In the interest of disclosure, this photo is borrowed from a fellow trainee's blog - I forgot my cable for downloading photos

In our training group here in Colorado there are 39 adults and 30 children, so after lunch and after dinner the playground out back is absolutely swarming.  I took it upon myself to create an obstacle course for the kids: up the rock climbing rock, ridge run, jump to the ground, across the monkey bars, down the slide and back to the start.  Of course I had to demonstrate (25 seconds!) - and collapsed on the grassy bank afterward, my chest heaving.  More than 7500' feet above sea level there is distinctly less air.  I was wiped out.
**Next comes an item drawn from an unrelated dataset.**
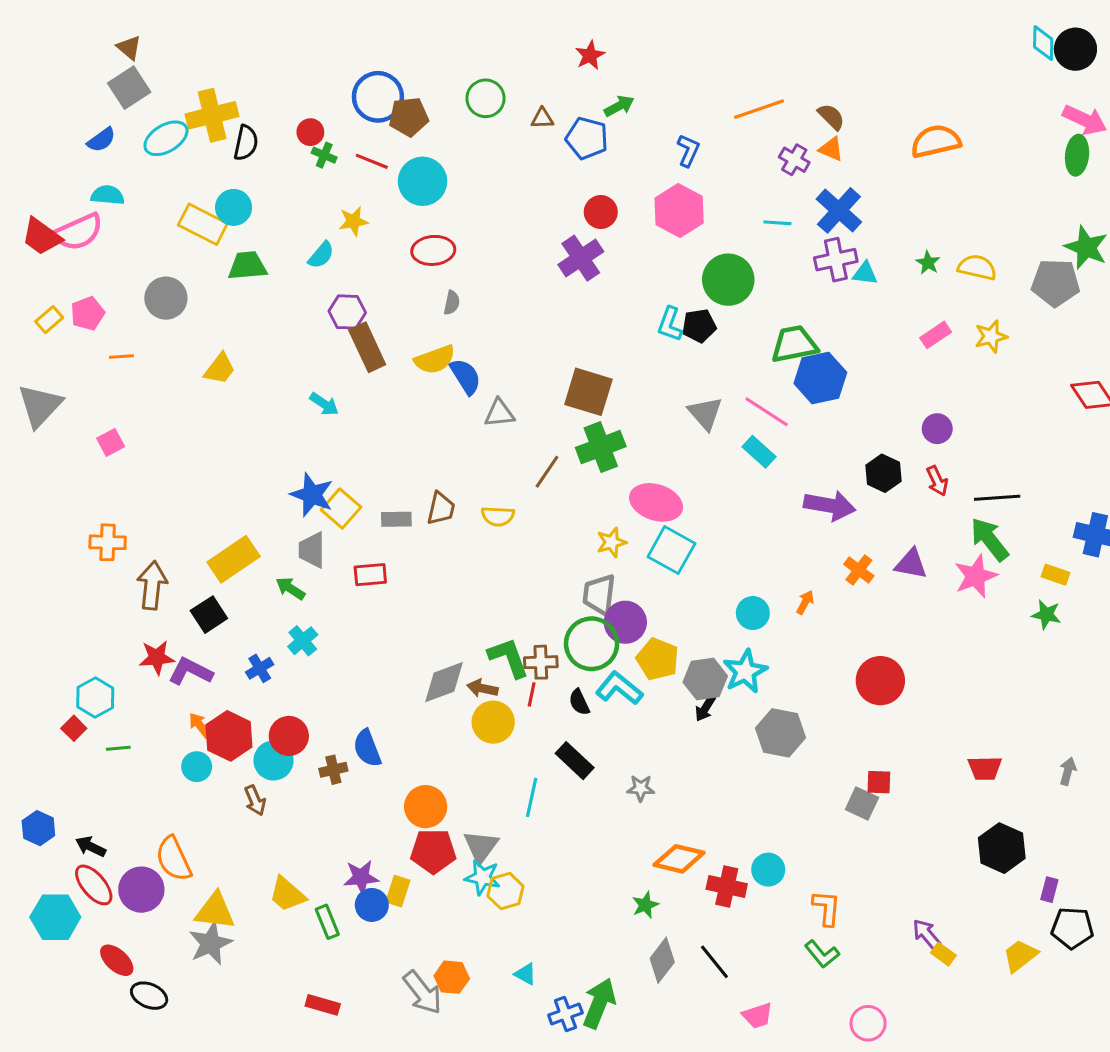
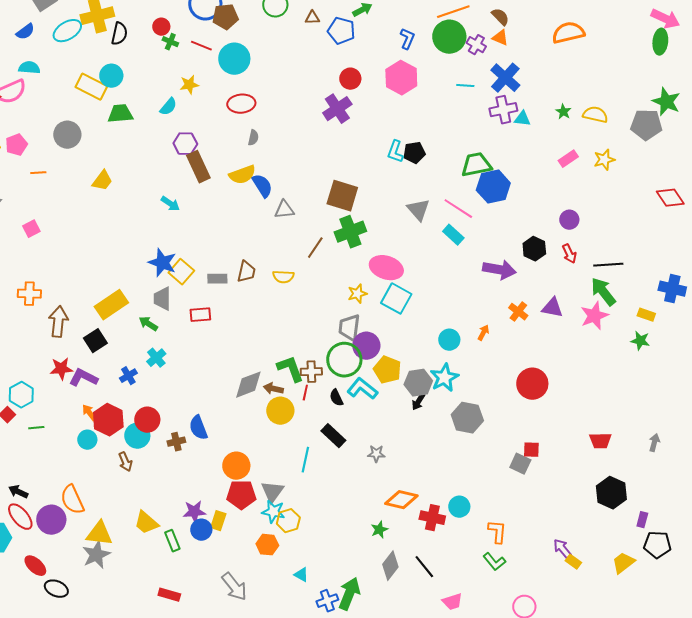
green circle: (728, 280) -> (449, 37), moved
orange hexagon: (452, 977) -> (267, 545), moved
In a very different way the classes are exhausting.  Our language learning techniques section is over and now we have embarked on the cross-cultural/conflict section - we were told the former was all technique/brain, the second would be 'all heart'.  So far, that's an understatement.
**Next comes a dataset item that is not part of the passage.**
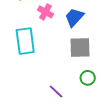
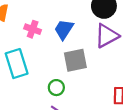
green circle: (88, 78) -> (56, 88), moved

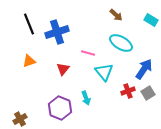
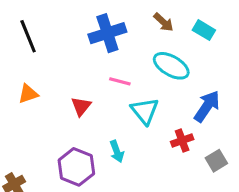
cyan rectangle: (151, 20) -> (204, 30), moved
blue cross: (57, 32) -> (107, 33), moved
gray square: (148, 93) -> (216, 161), moved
It's one thing to mentally assent to cultural differences, conflict, another to have your own unrecognized prejudice held up like a mirror *this far* from your face.  It's useful, effective, but hard.  I alternate between thinking our primary instructor is a genius and hating his guts.  When I have a chance between sessions to catch my breath, I usually revert to thinking he's a genius.

A statistic - out of the 39 of us, they tell us, 31 of us will leave our posts prematurely due to stress/culture or conflict.  Sobering, but we're all eager to go.

Tuesday, August 6, 2013

Language School




It is essential to be able to speak the language to communicate love and respect.

So, No.  We've not mastered Bangla (the language of Bangladesh).  I can tell you that this says "Bangladesh", but what we're really learning right now is the 'phonology' - meaning the sounds of languages.  English uses 44 different sounds, some of which are not used in other languages and many sounds in other languages are not found in English.  This will help us learn how to learn Bangla.

   At times this feels kinds of silly; you sit there with eight other adults making "fff" sounds then "vvv" sounds, then learning what a glottal stop is.  It sounds like it should be some questionable sound deep in the throat, something you should say "excuse me" after doing.  Really, it's normal:  I'm not sure I can describe what it is but you do it when you say the 'e' in 'eat'.

We were strictly instructed to take this seriously (and we all made very long faces). Then we practiced making sounds that sounded vaguely like a chipmunk learning swahili followed by sounds like Kermit the Frog gargling.